Edward Snowden’s recent revelations were a godsend to these segments of the left, because they carried with them a whiff of incipient American totalitarianism—the NSA is spying on us!—while also suggesting that America and Israel were doing sneaky and underhanded things to undermine freedom around the world. That the NSA’s alleged spying extends no further than the reams of data each of us voluntarily provides to major corporations every hour of every day for the explicit purpose of use in advertising—The Onion, as is sadly often the case, was the only news source to actually understand this point—mattered little. Nor did it matter that the government acted with the explicit approval of a bipartisan committee of men and women elected by the people.
From their critique of Israel to their thundering condemnations of American policies, Greenwald and Bamford and others who share their view offer almost nothing by way of concrete policy suggestions, reasoned political stances, or anything else resembling a solution that might be applied to alleviate the suffering of real people. Instead, they trade in spooky-seeming revelations and aspersions. This is even more starkly true of the leakers themselves, Snowden and Bradley Manning, who decided that they had privileged insights that allow them to determine America’s national security—based on the fact that they could log onto government computers. When confronted with information they found troubling, they sought the first partner willing to make it public. They didn’t stop—like Daniel Ellsberg, whose name they often evoke and whose own support for Manning and Snowden is lamentable—to consider the implications of their actions; that is largely because Snowden and Manning share neither Ellsberg’s extensive education nor his actual combat experience and have no real grasp of how systems work or why they’re necessary. What they have is a slogan—information wants to be free!—and the hubris to put it above all else. And so, rather than following Ellsberg’s example and exhausting every conceivable avenue before taking the drastic step or breaking the law and leaking classified documents, they went for the nuclear option right off the bat.

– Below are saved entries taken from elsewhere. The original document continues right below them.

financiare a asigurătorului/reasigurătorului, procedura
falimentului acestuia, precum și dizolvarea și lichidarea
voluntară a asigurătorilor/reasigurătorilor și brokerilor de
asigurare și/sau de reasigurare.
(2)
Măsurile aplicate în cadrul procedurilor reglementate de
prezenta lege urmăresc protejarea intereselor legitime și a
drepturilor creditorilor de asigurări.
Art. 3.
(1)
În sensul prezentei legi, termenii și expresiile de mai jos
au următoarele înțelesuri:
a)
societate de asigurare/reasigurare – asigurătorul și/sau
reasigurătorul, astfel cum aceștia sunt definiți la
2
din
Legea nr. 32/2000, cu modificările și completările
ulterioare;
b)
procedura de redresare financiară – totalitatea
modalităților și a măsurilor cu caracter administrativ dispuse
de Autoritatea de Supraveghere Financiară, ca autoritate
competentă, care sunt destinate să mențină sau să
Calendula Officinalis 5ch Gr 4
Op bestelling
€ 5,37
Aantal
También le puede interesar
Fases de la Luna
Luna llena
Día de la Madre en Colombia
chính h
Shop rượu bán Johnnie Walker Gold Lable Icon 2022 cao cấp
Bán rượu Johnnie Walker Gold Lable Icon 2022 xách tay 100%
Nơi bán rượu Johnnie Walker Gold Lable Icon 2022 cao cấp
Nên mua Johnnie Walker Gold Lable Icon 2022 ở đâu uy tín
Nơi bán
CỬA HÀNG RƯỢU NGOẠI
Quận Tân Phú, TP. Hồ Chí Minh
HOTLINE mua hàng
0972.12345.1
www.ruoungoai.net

To what end? That, too, is maddeningly unclear. Like Greenwald and Bamford, Manning and Snowden seem to support no concrete ideology applicable to guiding the course of human events. Listening to Snowden’s insipid interviews in particular, with their revelations that the United States spied on foreign nations, one wonders just how he believes governments ought to work. If the United States is not at liberty to clandestinely acquire information pertaining to competing nations—a practice whose ascent closely correlates with the notion of government itself—what might its foreign policy look like? And how might it defend itself against very real threats? Snowden hardly cares. That he would seek refuge in a nation like China—where one still isn’t free to search the Web or voice political opinions online, let alone vote for anyone who isn’t approved by the Communist Party—is a particularly poignant reminder of how sophomoric and senseless this new form of belief has become.

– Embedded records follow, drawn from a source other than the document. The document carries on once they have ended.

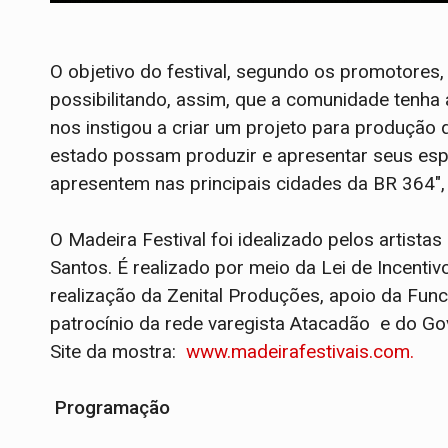
O objetivo do festival, segundo os promotores, 
possibilitando, assim, que a comunidade tenha 
nos instigou a criar um projeto para produção d
estado possam produzir e apresentar seus espet
apresentem nas principais cidades da BR 364",
O Madeira Festival foi idealizado pelos artista
Santos. É realizado por meio da Lei de Incentiv
realização da Zenital Produções, apoio da Funce
patrocínio da rede varegista Atacadão e do Go
Site da mostra:
www.madeirafestivais.com.
Programação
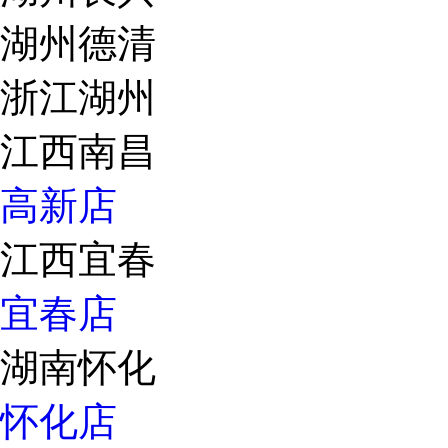
湖州德清
浙江湖州
江西南昌
高新店
江西宜春
宜春店
湖南怀化
怀化店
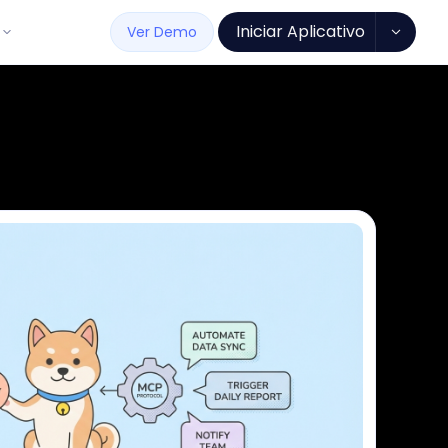
Iniciar Aplicativo
Ver Demo
de Software
Todos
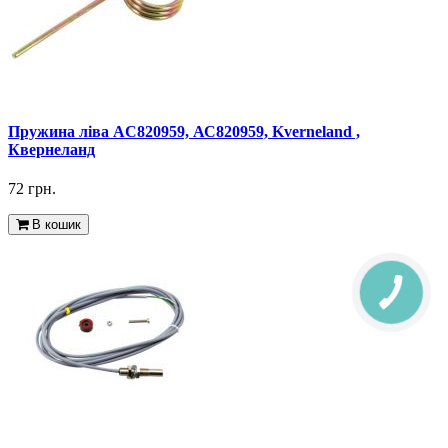
Пружина ліва AC820959, АС820959, Kverneland ,
Квернеланд
72 грн.
В кошик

Snowden, Manning, Greenwald, Bamford, et al., do not seek to stir up a public conversation about programs and policies, as is the duty of journalists and whistleblowers alike. Their goal is very different. As Josh Marshall noted in a poignant essay last week:
Snowden is doing more than triggering a debate. I think it’s clear he’s trying to upend, damage—choose your verb—the U.S. intelligence apparatus and policies he opposes. The fact that what he’s doing is against the law speaks for itself. I don’t think anyone doubts that narrow point. But he’s not just opening the thing up for debate. He’s taking it upon himself to make certain things no longer possible, or much harder to do. To me that’s a betrayal.
The betrayal, however, is directed against something much larger than the U.S. government’s policies. It is directed against the concept of government itself. Elsewhere in his essay, Marshall commented that the strangest thing, perhaps, about Greenwald’s recent revelations and the mayhem that followed is how sharply they redrew the lines of political allegiances. It makes little sense to speak of liberals and conservatives when the kooks of both camps—two ever-growing factions—are both giddily prone to conspiracy theories and only too happy to fault the government with the worst intentions.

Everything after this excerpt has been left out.